1. All intersections in Mexico have signs pointing where you want to go but not posted in the direction you are going. The sign is always on the other side of the intersection for cars going in the opposite direction, never on the side in the direction you are going.

For example, you are driving from the Lake Chapala area and your destination is the beautiful colonial city of Pazquaro. On the way you come to the small village of Quiroga, there is a sign saying “Pazquaro 10 km.” No problem, you say to yourself, smug in your amazing ability to translate kilometers to miles. As you go through the main plaza of Quiroga, there are many signs, but none signifying the direction to Pazquaro, so you logically continue past the intersection. If you are lucky…and stupid, endangering both you and other passengers in your vehicle…and turn around you will see a sign for Pazquaro which cars traveling in the opposite direction can read. If you don’t turn around, you are Morelia bound about an hour out of your way.

So I have a bit of advice to all automobile manufacturers in Mexico. Put submarine turrets with periscope on all vehicles. Someone in the car should always look backwards when passing a key intersection so that the sign that is never in the direction you were going can be seen.

2. All directional signs in Guadalajara point to distant places you don’t want to go to instead of some local area. For example, if all I want to do is drive to Costco, the sign inevitably tells me I am going to Juarez or Mexico City. Since I am directionally challenged, I really don’t want a quick stopover in Tijuana or Guatamala. Thus, I never get to Costco.

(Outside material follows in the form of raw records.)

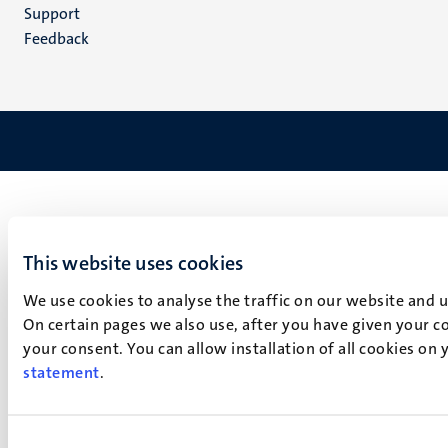
(NL)
Support
Feedback
This website uses cookies
We use cookies to analyse the traffic on our website and 
On certain pages we also use, after you have given your co
your consent. You can allow installation of all cookies on
statement
.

3. All Mexican doctors are required to have at least one of their names be Garcia. I know this to be a fact. My general practitioner is Dr. Garcia, my ophthalmologist is Garcia and my heart doctor is, I presume just to be certain of full compliance, Dr. Garcia Garcia. QED.

4. Now that I can speak a fair amount of Spanish, I wish to impart some rudimentary wisdom to those who are beginners. When you go to the store to buy charcoal briquettes for your barbeque, it is essential you ask for carbón, not cabrón. A cabrón is a very bad word person. The store owner told me politely that he did not sell cabrónes but I could try next door, a high priced liquor store run by his brother.

5. All Mexican songs have three words in them: Corazon (heart), amor (love) and lo siento (I’m sorry). Any song without at least one of these three words is not authentically Mexican. If the words somehow became illegal, all Mexican songs would be prohibited.

Oh. I almost forgot: all Mexican songs are cha-cha’s.